##### Information supplied #####

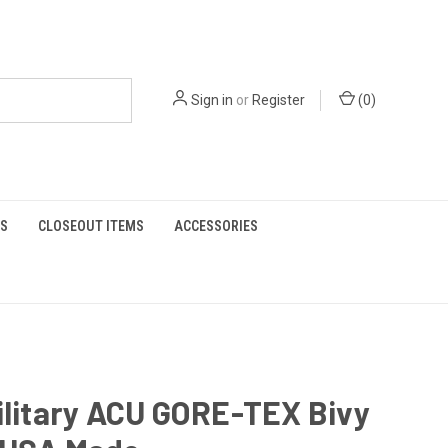
Sign in
or
Register
(
0
)
S
CLOSEOUT ITEMS
ACCESSORIES
ilitary ACU GORE-TEX Bivy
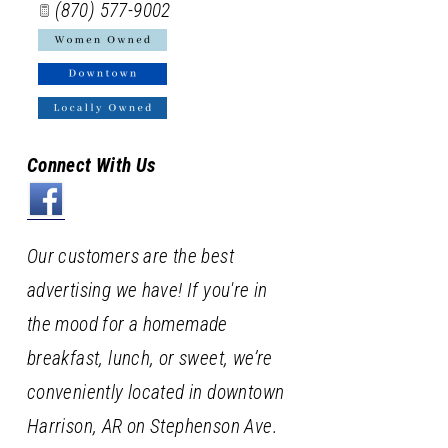
(870) 577-9002
Connect With Us
Our customers are the best
advertising we have! If you're in
the mood for a homemade
breakfast, lunch, or sweet, we’re
conveniently located in downtown
Harrison, AR on Stephenson Ave.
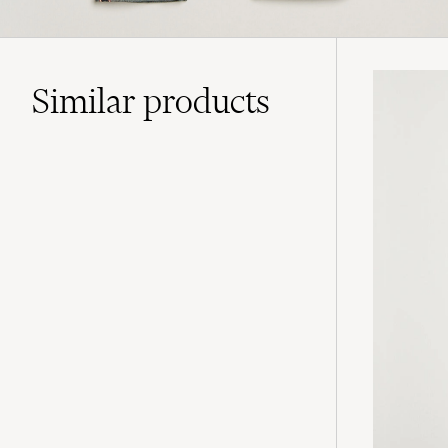
Similar
products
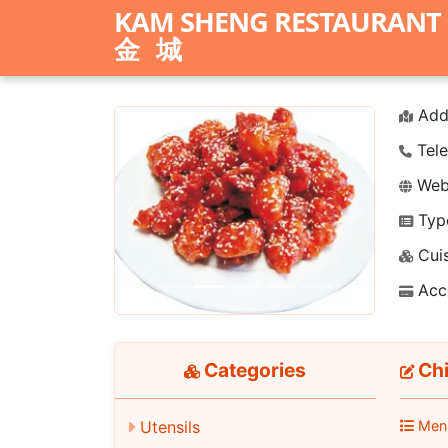
KAM SHENG RESTAURANT
金城
Add
Tele
Webs
Typ
Previous
Next
Cuis
Acc
Categories
Chi
Men
Utensils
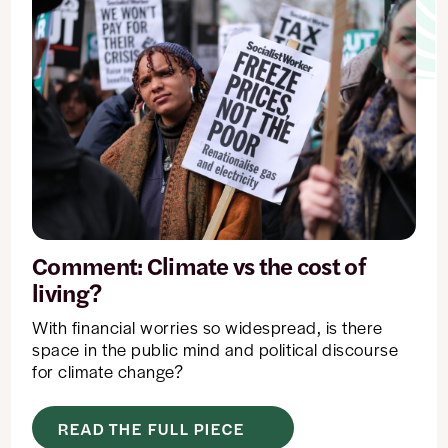
changed
or
set.
Comment: Climate vs the cost of
living?
With financial worries so widespread, is there
space in the public mind and political discourse
for climate change?
READ THE FULL PIECE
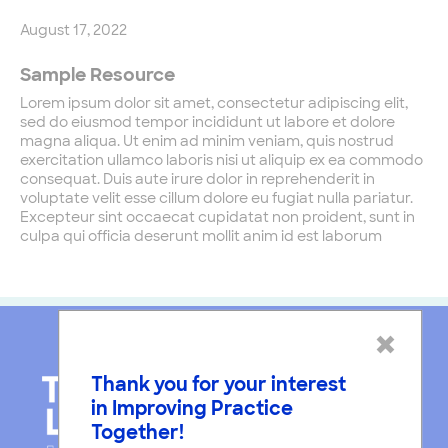
August 17, 2022
Sample Resource
Lorem ipsum dolor sit amet, consectetur adipiscing elit,
sed do eiusmod tempor incididunt ut labore et dolore
magna aliqua. Ut enim ad minim veniam, quis nostrud
exercitation ullamco laboris nisi ut aliquip ex ea commodo
consequat. Duis aute irure dolor in reprehenderit in
voluptate velit esse cillum dolore eu fugiat nulla pariatur.
Excepteur sint occaecat cupidatat non proident, sunt in
culpa qui officia deserunt mollit anim id est laborum
×
Thank you for your interest
in Improving Practice
Together!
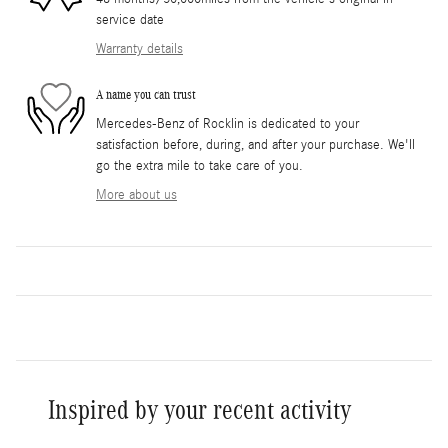
service date
Warranty details
A name you can trust
Mercedes-Benz of Rocklin is dedicated to your
satisfaction before, during, and after your purchase. We'll
go the extra mile to take care of you.
More about us
Inspired by your recent activity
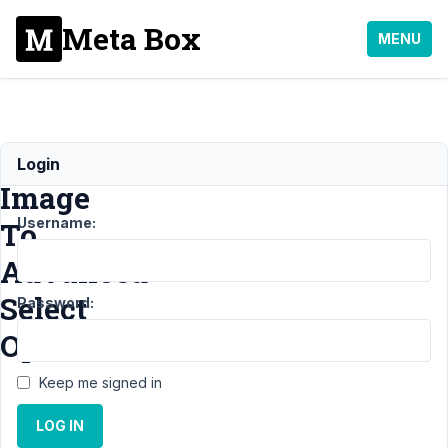
Meta Box
MENU
Add
Login
Image
Username:
To
Advanced
Select
Password:
Option
Keep me signed in
Support
›
MB
LOG IN
Custom Table
›
Add Image To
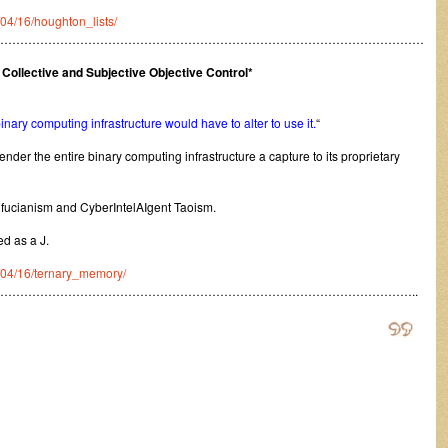
/04/16/houghton_lists/
………………………………………………………………………………………………
ollective and Subjective Objective Control*
 binary computing infrastructure would have to alter to use it.
“
ender the entire binary computing infrastructure a capture to its proprietary
nfucianism and CyberIntelAIgent Taoism.
ed as a J.
0/04/16/ternary_memory/
…………………………………………………………………………………………..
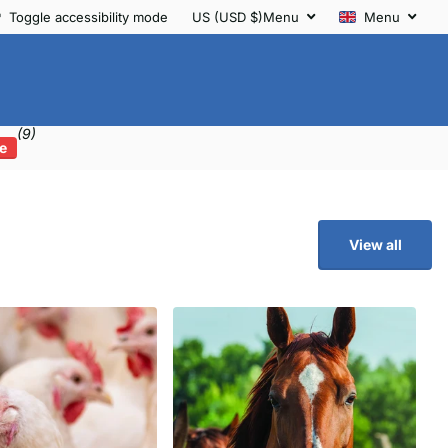
Toggle accessibility mode
US (USD $)
Menu
Menu
(9)
e
View all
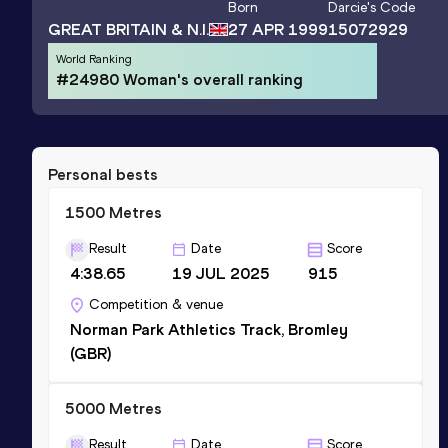
Born
Darcie
's Code
GREAT BRITAIN & N.I.
27 APR 1999
15072929
World Ranking
#24980 Woman's overall ranking
Personal bests
1500 Metres
Result
Date
Score
4:38.65
19 JUL 2025
915
Competition & venue
Norman Park Athletics Track, Bromley
(GBR)
5000 Metres
Result
Date
Score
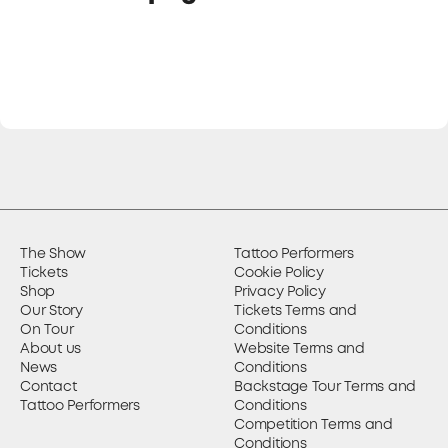
The Show
Tattoo Performers
Tickets
Cookie Policy
Shop
Privacy Policy
Our Story
Tickets Terms and
On Tour
Conditions
About us
Website Terms and
News
Conditions
Contact
Backstage Tour Terms and
Tattoo Performers
Conditions
Competition Terms and
Conditions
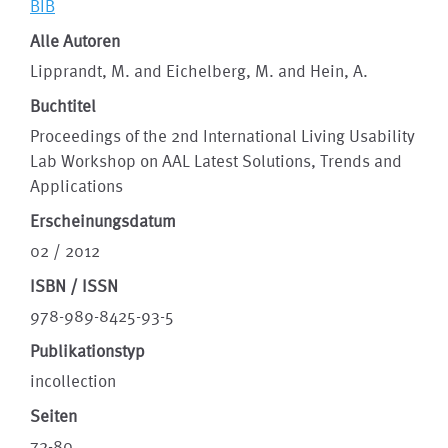
BIB
Alle Autoren
Lipprandt, M. and Eichelberg, M. and Hein, A.
Buchtitel
Proceedings of the 2nd International Living Usability
Lab Workshop on AAL Latest Solutions, Trends and
Applications
Erscheinungsdatum
02 / 2012
ISBN / ISSN
978-989-8425-93-5
Publikationstyp
incollection
Seiten
72-80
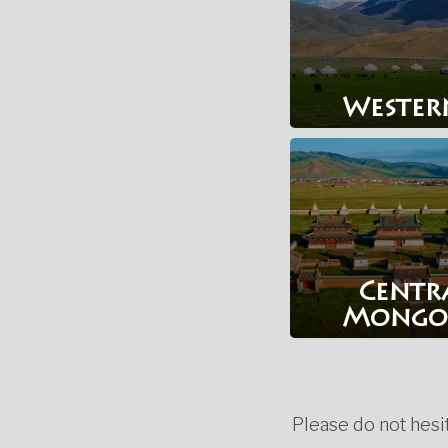
Wester
Centr
Mongo
Please do not hesit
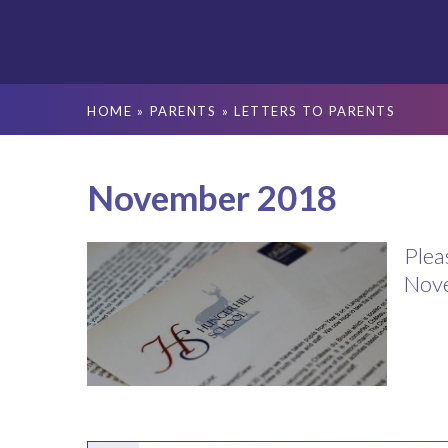
HOME
»
PARENTS
»
LETTERS TO PARENTS
November 2018
Plea
Nov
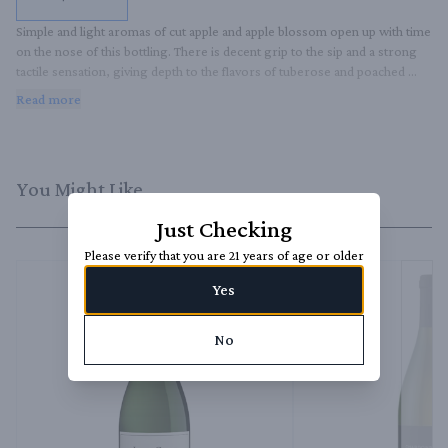
Simple and light aromas of cut apple and apple blossom open up with time 
on the nose of this bottling. There is decent grip to the sip and a strong 
tactile sensation, giving depth to the flavors of tuberose and poached 
pears. It is a solid example of unoaked Chardonnay.
Read more
You Might Like
Just Checking
Please verify that you are 21 years of age or older
Yes
No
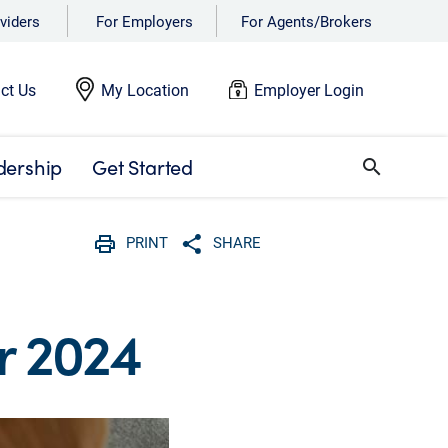
viders
For Employers
For Agents/Brokers
ct Us
My Location
Employer Login
dership
Get Started
search
PRINT
SHARE
Print
Share with social media
r 2024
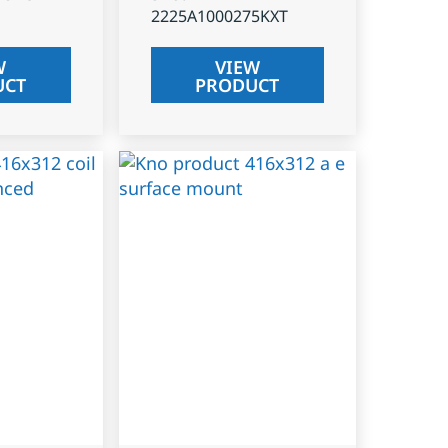
2225A1000275KXT
W
VIEW
UCT
PRODUCT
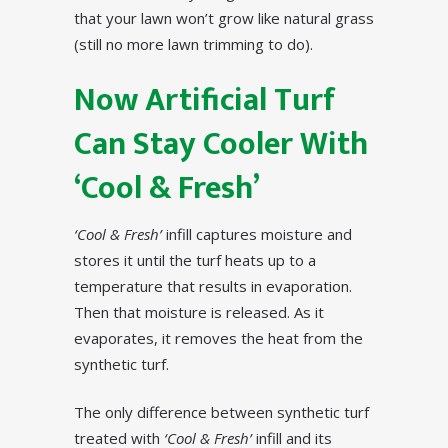
that your lawn won’t grow like natural grass
(still no more lawn trimming to do).
Now Artificial Turf
Can Stay Cooler With
‘Cool & Fresh’
‘Cool & Fresh’
infill captures moisture and
stores it until the turf heats up to a
temperature that results in evaporation.
Then that moisture is released. As it
evaporates, it removes the heat from the
synthetic turf.
The only difference between synthetic turf
treated with
‘Cool & Fresh’
infill and its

#####

Reproduce every entry above in full and exactly, though not its pictures.

Sign in
or
Register
(
0
)
S
CLOSEOUT ITEMS
ACCESSORIES
ilitary ACU GORE-TEX Bivy
(870) 577-9002
Connect With Us
Our customers are the best
advertising we have! If you're in
the mood for a homemade
breakfast, lunch, or sweet, we’re
conveniently located in downtown
Harrison, AR on Stephenson Ave.
Similar
products
KAM SHENG RESTAURANT
金城
Add
Tele
Webs
Typ
Previous
Next
Cuis
Acc
Categories
Chi
Men
Utensils
changed
or
set.
Comment: Climate vs the cost of
living?
With financial worries so widespread, is there
space in the public mind and political discourse
for climate change?
READ THE FULL PIECE
August 17, 2022
Sample Resource
Lorem ipsum dolor sit amet, consectetur adipiscing elit,
sed do eiusmod tempor incididunt ut labore et dolore
magna aliqua. Ut enim ad minim veniam, quis nostrud
exercitation ullamco laboris nisi ut aliquip ex ea commodo
consequat. Duis aute irure dolor in reprehenderit in
voluptate velit esse cillum dolore eu fugiat nulla pariatur.
Excepteur sint occaecat cupidatat non proident, sunt in
culpa qui officia deserunt mollit anim id est laborum
×
Thank you for your interest
in Improving Practice
Together!
service date
Warranty details
A name you can trust
Mercedes-Benz of Rocklin is dedicated to your
satisfaction before, during, and after your purchase. We'll
go the extra mile to take care of you.
More about us
Inspired by your recent activity
Meta Box
MENU
Add
Login
Image
Username:
To
Advanced
Select
Password:
Option
Keep me signed in
Support
›
MB
LOG IN
Custom Table
›
Add Image To
/04/16/houghton_lists/
………………………………………………………………………………………………
ollective and Subjective Objective Control*
 binary computing infrastructure would have to alter to use it.
“
ender the entire binary computing infrastructure a capture to its proprietary
nfucianism and CyberIntelAIgent Taoism.
ed as a J.
0/04/16/ternary_memory/
…………………………………………………………………………………………..
Toggle accessibility mode
US (USD $)
Menu
Menu
(9)
e
View all
Born
Darcie
's Code
GREAT BRITAIN & N.I.
27 APR 1999
15072929
World Ranking
#24980 Woman's overall ranking
Personal bests
1500 Metres
Result
Date
Score
4:38.65
19 JUL 2025
915
Competition & venue
Norman Park Athletics Track, Bromley
(GBR)
5000 Metres
Result
Date
Score
The Show
Tattoo Performers
Tickets
Cookie Policy
Shop
Privacy Policy
Our Story
Tickets Terms and
On Tour
Conditions
About us
Website Terms and
News
Conditions
Contact
Backstage Tour Terms and
Tattoo Performers
Conditions
Competition Terms and
Conditions
BIB
Alle Autoren
Lipprandt, M. and Eichelberg, M. and Hein, A.
Buchtitel
Proceedings of the 2nd International Living Usability
Lab Workshop on AAL Latest Solutions, Trends and
Applications
Erscheinungsdatum
02 / 2012
ISBN / ISSN
978-989-8425-93-5
Publikationstyp
incollection
Seiten
72-80
Wester
Centr
Mongo
Please do not hesit
HOME
»
PARENTS
»
LETTERS TO PARENTS
November 2018
Plea
Nov
Simple and light aromas of cut apple and apple blossom open up with time 
on the nose of this bottling. There is decent grip to the sip and a strong 
tactile sensation, giving depth to the flavors of tuberose and poached 
pears. It is a solid example of unoaked Chardonnay.
Read more
You Might Like
Just Checking
Please verify that you are 21 years of age or older
Yes
No
viders
For Employers
For Agents/Brokers
ct Us
My Location
Employer Login
dership
Get Started
search
PRINT
SHARE
Print
Share with social media
r 2024
2225A1000275KXT
W
VIEW
UCT
PRODUCT
that your lawn won’t grow like natural grass
(still no more lawn trimming to do).
Now Artificial Turf
Can Stay Cooler With
‘Cool & Fresh’
‘Cool & Fresh’
infill captures moisture and
stores it until the turf heats up to a
temperature that results in evaporation.
Then that moisture is released. As it
evaporates, it removes the heat from the
synthetic turf.
The only difference between synthetic turf
treated with
‘Cool & Fresh’
infill and its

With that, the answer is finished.